A review of the literature has shown that population, breeding success and foraging patterns of land breeding marine predators such as seals and seabirds, are sensitive to changes in their marine environments and can be used as appropriate monitoring tools of ecosystem change, and fishery impacts. To undertake such studies, however, is not a simple exercise. It requires an understanding of the spatial and temporal variability in the ecosystem, trophic relationships between predators and prey and the distribution of foraging effort of predators so that discontinuities between the areas of potential anthropogenic impact and other areas can be understood and assessed. A suite of appropriate species, parameters and sites were identified to focus future research in this area.
We examined the potential suitability of a range and seal and seabird species to provide data on the spatial and temporal variability of their prey resources within and outside the main pilchard-fishing zone (PFZ) within the eastern GAB ecosystem. For each of these species we also assessed a range of population status, reproduction success and foraging parameters that could potentially be monitored at sites within and outside the PFZ. Each of these was discussed with respect to previous studies that had demonstrated their use, and the practical/logistic feasibility of undertaking such monitoring in a systematic fashion at a range of suitable sites.
A preliminary conceptual and trophodynamic model for the pelagic waters in the eastern GAB ecosystem was developed to describe and facilitate an understanding of the structure and dynamics of the food web in the region. An Ecopath model was developed that incorporated all available data. A preliminary conceptual food-web model was also developed, based on trophic levels and interactions. There was considerable uncertainty in many of the parameters and dietary profiles entered into the Ecopath model and as a consequence considerable adjustments were required in order to balance it. Most notable were adjustments to the dietary composition of fur seals (highest trophic level), and the biomass of little penguins and shearwaters. Additional modifications had to be made to the biomass of the tuna and kingfish/samsonfish groups, and it is likely that the modified parameters used were unrealistic. In addition, due to paucity of data, some species were amalgamated into groups that in future should be separated. Groups such as benthic and pelagic sharks have not been included.

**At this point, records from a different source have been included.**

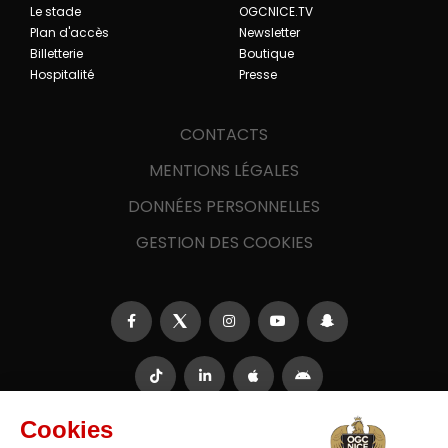
Le stade
OGCNICE.TV
Plan d'accès
Newsletter
Billetterie
Boutique
Hospitalité
Presse
CONTACTS
MENTIONS LÉGALES
DONNÉES PERSONNELLES
GESTION DES COOKIES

As this model is only in the developmental stage, it is not yet capable of providing quantitative predictions. It does, however, provide a useful framework within which the complex nature of trophic interactions between species groups can be conceptualised and importantly help to identify data-poor components. Already, this approach has revealed major gaps in data on the biomass of species groups and their trophic interactions, which will form the focus of studies to be undertaken as part of the long-term project, detailed in an FRDC proposal for funding 2005.